The Iranian attack had been largely anticipated after Israel destroyed part of the Iranian embassy complex in Damascus, Syria, on April 1.
Still, experts are waiting to see if the conflict between the two countries escalates, even as the United Nations and the United States put pressure on Israel to show restraint. Most businesses don't like uncertainty and the possibility of wider open warfare has the region on edge.
Middle East oil and energy prices
If the conflict grows and engulfs more of the Middle East, the biggest risk for the global economy is the response in the energy markets, especially oil prices.
"A rise in oil prices would complicate efforts to bring inflation back to target in advanced economies but will only have a material impact on central bank decisions if higher energy prices bleed into core inflation," Neil Shearing, group chief economist at consultancy Capital Economics, wrote in a note to clients.
So far, though, oil prices have not moved much since the attack. It seems that the market had already taken the current unstable situation into account and was not spooked over the weekend by the retaliatory strike.
OPEC+ and its spare capacity
In fact, Brent crude oil prices rose from $83 per barrel a month ago to over $90 per barrel last week where they have stayed, "spurred in part by concerns about supplies and geopolitical risks from conflict in the Middle East and Ukraine," wrote Shearing.
The economist pointed out another reason for calm on the oil market is a push by some OPEC+ members to increase production quotas. "A rise in oil supply will obviously help to limit any rise in its price," whether because of increased tensions or supply chain problems like dangerous Red Sea shipping routes.
Jorge Leon, a senior vice president at energy analyst Rystad Energy, agrees. Though OPEC+ has a complicated job to coordinate and manage the oil market, it is likely to unwind voluntary production cuts at a meeting in June, he wrote in a note on Monday. This could release six million barrels a day in spare capacity to limit price pressures, since it is in the group's interest to avoid a global energy crisis.
Inflation could impact growth
If oil prices did go up and remained high it could fuel global inflation at a time when several countries are suffering from long-term high inflation.
This "sticky inflation" is "something that could create a dilemma for central banks, as we also found out after Russia's invasion of Ukraine in 2022," argued Deutsche Bank analysts in a note to clients.
"On the one hand, there is the risk that a geopolitical shock hurts growth, bringing forward the timing of rate cuts," according to the bank.
Investing in all that glitters
As for stocks, when markets opened on Monday, many Asian equity indices like the Nikkei were lower.
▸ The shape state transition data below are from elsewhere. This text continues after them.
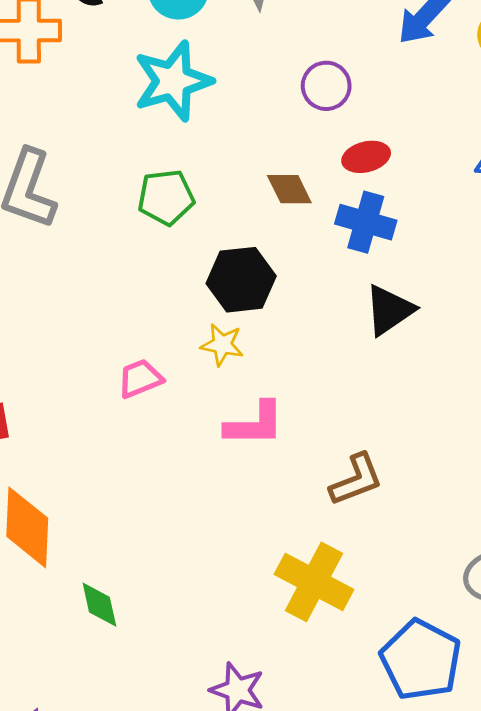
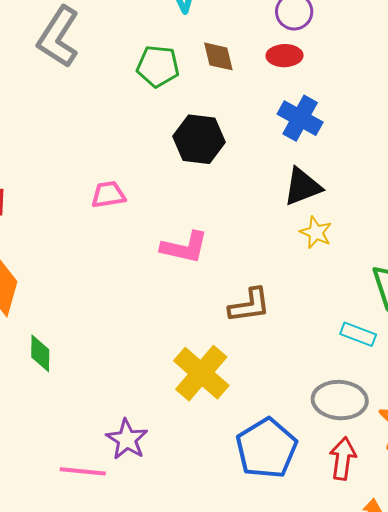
red ellipse: (366, 157) -> (285, 56), moved
brown diamond: (289, 189) -> (218, 56), moved
yellow star: (222, 345) -> (316, 233), moved

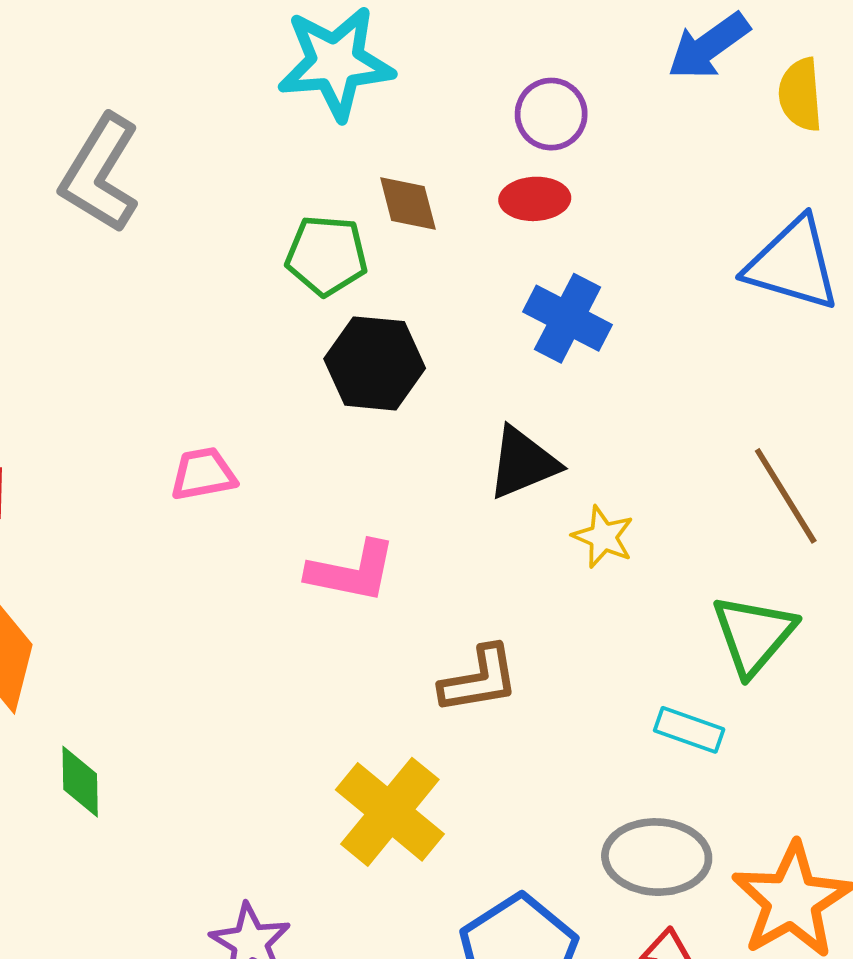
green pentagon: (158, 66) -> (327, 255), moved
black triangle: (302, 187) -> (523, 463), moved

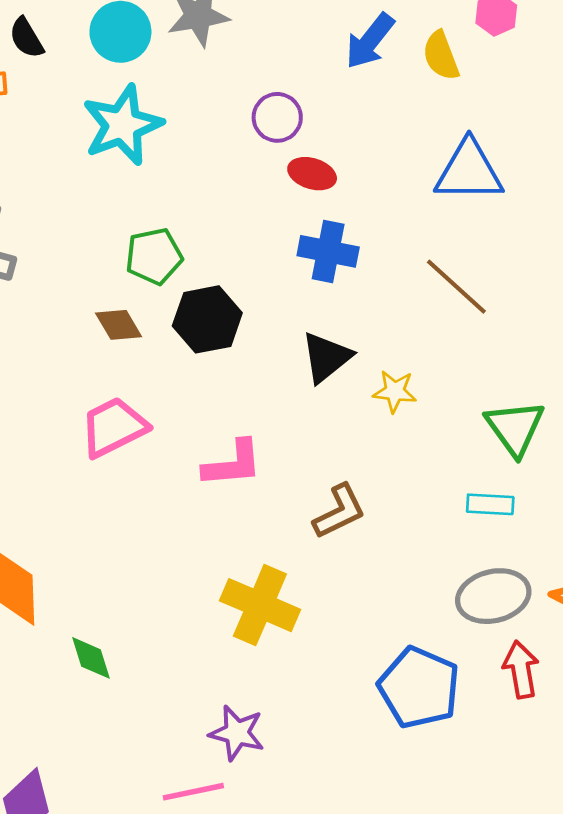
red ellipse: (535, 199) -> (312, 174), moved, turned 36
brown diamond: (408, 203) -> (119, 325), moved
pink trapezoid: (203, 474) -> (114, 427), size x1.5
brown line: (786, 496) -> (456, 287), moved
yellow cross: (390, 812) -> (260, 605), moved

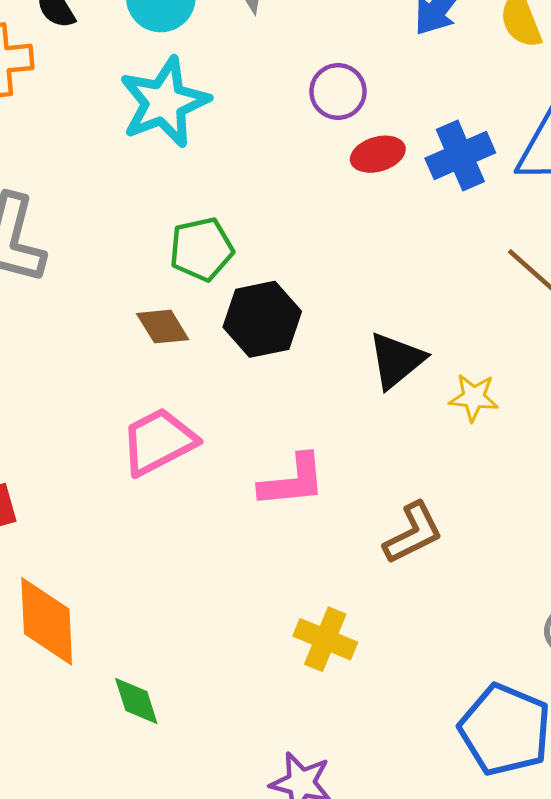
red ellipse: (312, 174) -> (378, 154), turned -33
blue cross: (328, 251) -> (460, 156), moved, turned -34
yellow cross: (260, 605) -> (325, 639), size x0.7

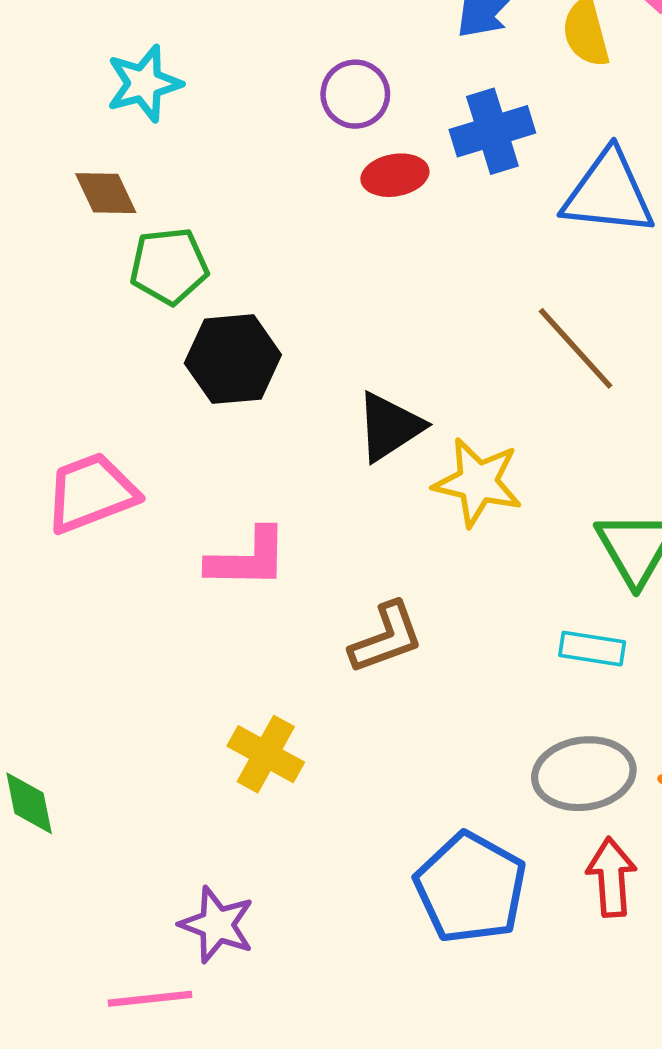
cyan star: (164, 102) -> (144, 84), size x0.7
blue cross: (460, 156) -> (492, 131), moved
brown diamond: (163, 327) -> (106, 193), moved
yellow star: (474, 397) -> (478, 482), size x1.5

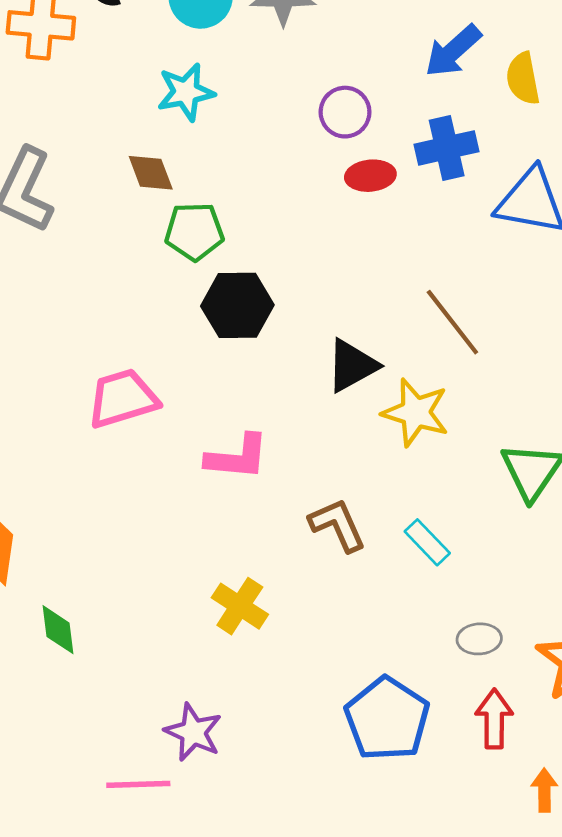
brown line: (576, 348) -> (452, 322), moved
brown L-shape: (386, 638) -> (338, 525), turned -98
cyan rectangle: (592, 649) -> (427, 542), moved, turned 33
gray ellipse: (584, 774) -> (479, 639), size x0.6

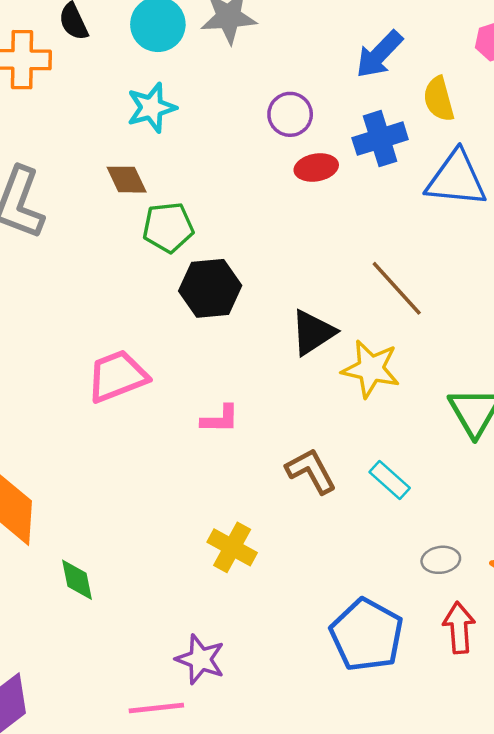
yellow semicircle: (523, 79) -> (439, 99), moved
pink L-shape: (237, 457) -> (220, 419), size x0.7

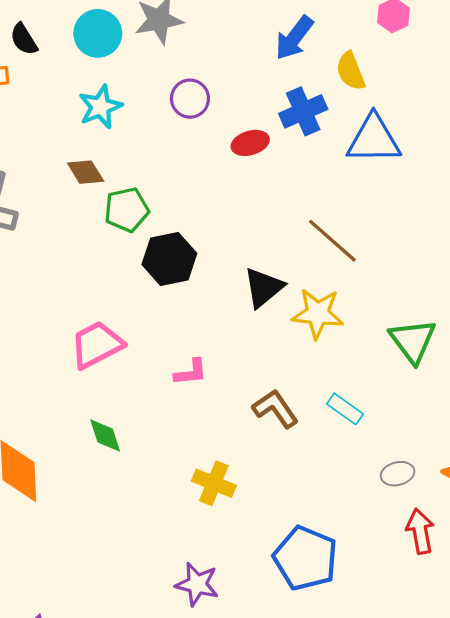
purple circle: (290, 114) -> (190, 99), moved
green diamond: (77, 580) -> (105, 436), moved
blue pentagon: (367, 635) -> (305, 558), moved

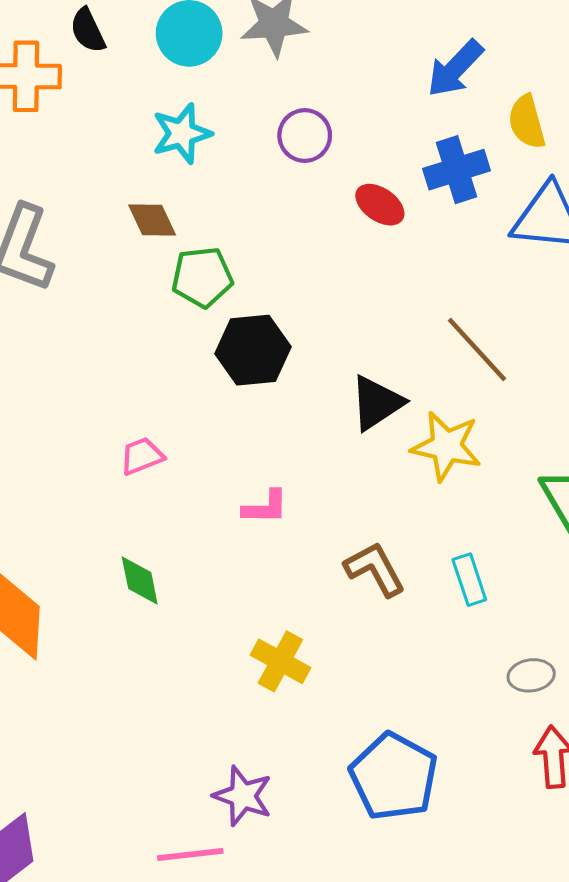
red ellipse: (250, 143) -> (380, 205), turned 45
pink trapezoid: (97, 345) -> (142, 456), size x0.6
cyan rectangle: (345, 409) -> (469, 580), turned 30

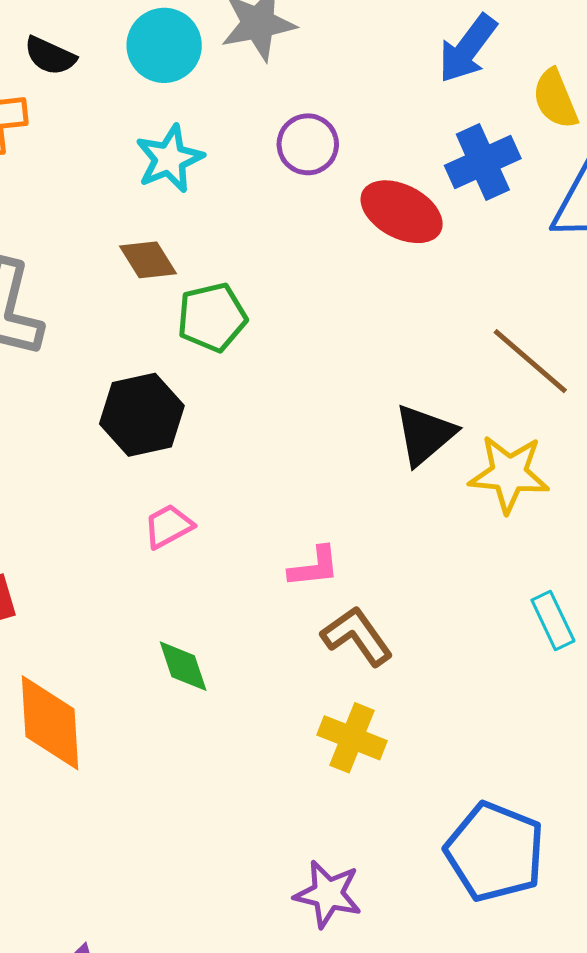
black semicircle: (88, 30) -> (50, 56), turned -33
red ellipse: (380, 205) -> (402, 212), size x1.4
black hexagon: (253, 350) -> (142, 415), moved
brown L-shape: (375, 569) -> (357, 636), moved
"But that partly reflects a catchup to the selloff that already took place on Friday after they'd closed, when headlines came through suggesting that an attack could happen," wrote the Deutsche Bank analysts.
For their part European markets opened higher. Overall, the analysts don't see much change among key assets since Friday "with investors hopeful that any escalation will prove contained."
One small sign of investors looking for a safer investment was the increase in the price of gold. On Monday, it was up 0.51% to just over $2,356 (€2,211) an ounce.
It is still early and the conflict could widen and pull in other countries, lead to more US sanctions on Iran, or damage or destroy oil infrastructure. Some Western airlines temporarily suspended flights into the region, other have rerouted flights to avoid Middle Eastern airspace.
If Iran or Houthi rebels continue to target Israel-linked ships in the important trade route through the Strait of Hormuz, "a risk of false targeting and collateral damage exists," according to Ambrey, a maritime risk management company. This or another aerial attack could further pull in the US, drive up global shipping costs and cause havoc for the world economy.